Le réfugié Ivan Apaolaza Sancho est en grève de la faim depuis la soirée de jeudi, 2 octobre dernier, dans une prison montréalaise. Il est détenu sans procès depuis Juin 2007 au Centre de détention Rivière-des-Prairies à Montréal.
Depuis sa grève de la faim, il a été placé en isolement dans une cellule de 1m par 3m, sans toilettes, et souillée de sang et de selles. Les autorités de la prison ont retiré ses lunettes, ses vêtements, et ses livres. Ils limitent ses appels téléphoniques, l’empêchant de facto de communiquer avec les personnes qui l’appuient, de même qu’avec ses avocats. On lui a interdit de parler une autre langue que l’anglais ou le français au téléphone, ce qui l’empêche de communiquer avec sa mère et son père.
« En me plaçant en isolement, les directeurs de la prison de RDP me font déjà subir de la torture psychologique, préparant la torture physique à laquelle je ferai face en Espagne. Ils essaient de me briser mentalement afin de faciliter ainsi la torture physique qui suivra » a ajouté aujourd’hui M. Apaolaza Sancho, lors un bref appel téléphonique qui fut interrompu après cinq minutes.

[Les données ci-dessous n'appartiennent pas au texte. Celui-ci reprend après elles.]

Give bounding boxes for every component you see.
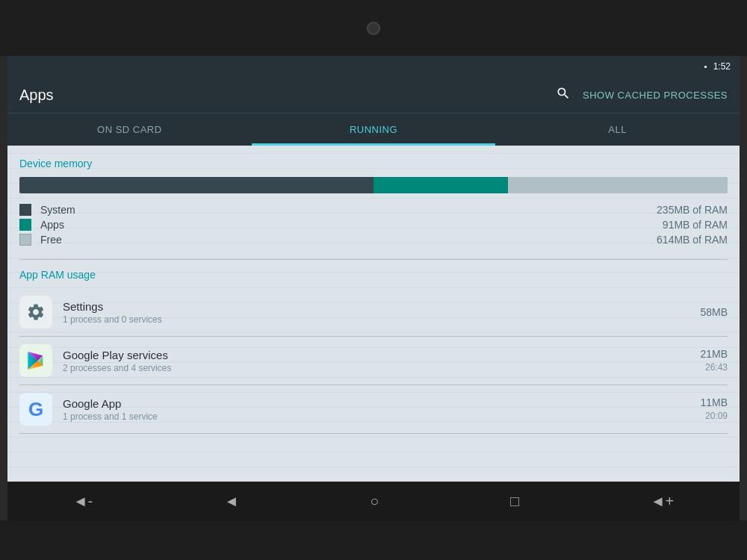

La semaine dernière, M. Apaolaza Sancho a appris que son application pour l’Évaluation de risque avant retour (ERAR) avait été rejetée. Cette décision ouvre la voie à la déportation de M. Apaolaza Sancho vers l’Espagne, où il risque la détention incommunicado, et la torture. La date du 17 Octobre a été fixée pour sa déportation.
« Nous avons déposé une demande de révision [de l’ÉRAR] à la Cour fédérale. Nous allons également demander un sursis, mais il n’y a aucune garantie que la Cour Fédérale acceptera. Si la Cour refuse, il n’y a rien qui puisse empêcher la déportation de M. Apaolaza Sancho, à part une intervention directe des ministres fédéraux » a expliqué Me. William Sloan, l’avocat de M. Apaolaza Sancho.
La décision négative rendue suite à l’ERAR minimise la pratique de la torture en Espagne, un fait pourtant largement documenté. Celle-ci n’a accordé que peu de poids au cas pourtant bien établi de Unai Romano, un jeune Basque qui fut brutalement torturé. La décision admet que la CISR a reconnu qu’une présumée complice de M. Apaolaza Sancho a déjà probablement été torturée mais, sans explication, refuse de reconnaître qu’il fait face à une risque semblable.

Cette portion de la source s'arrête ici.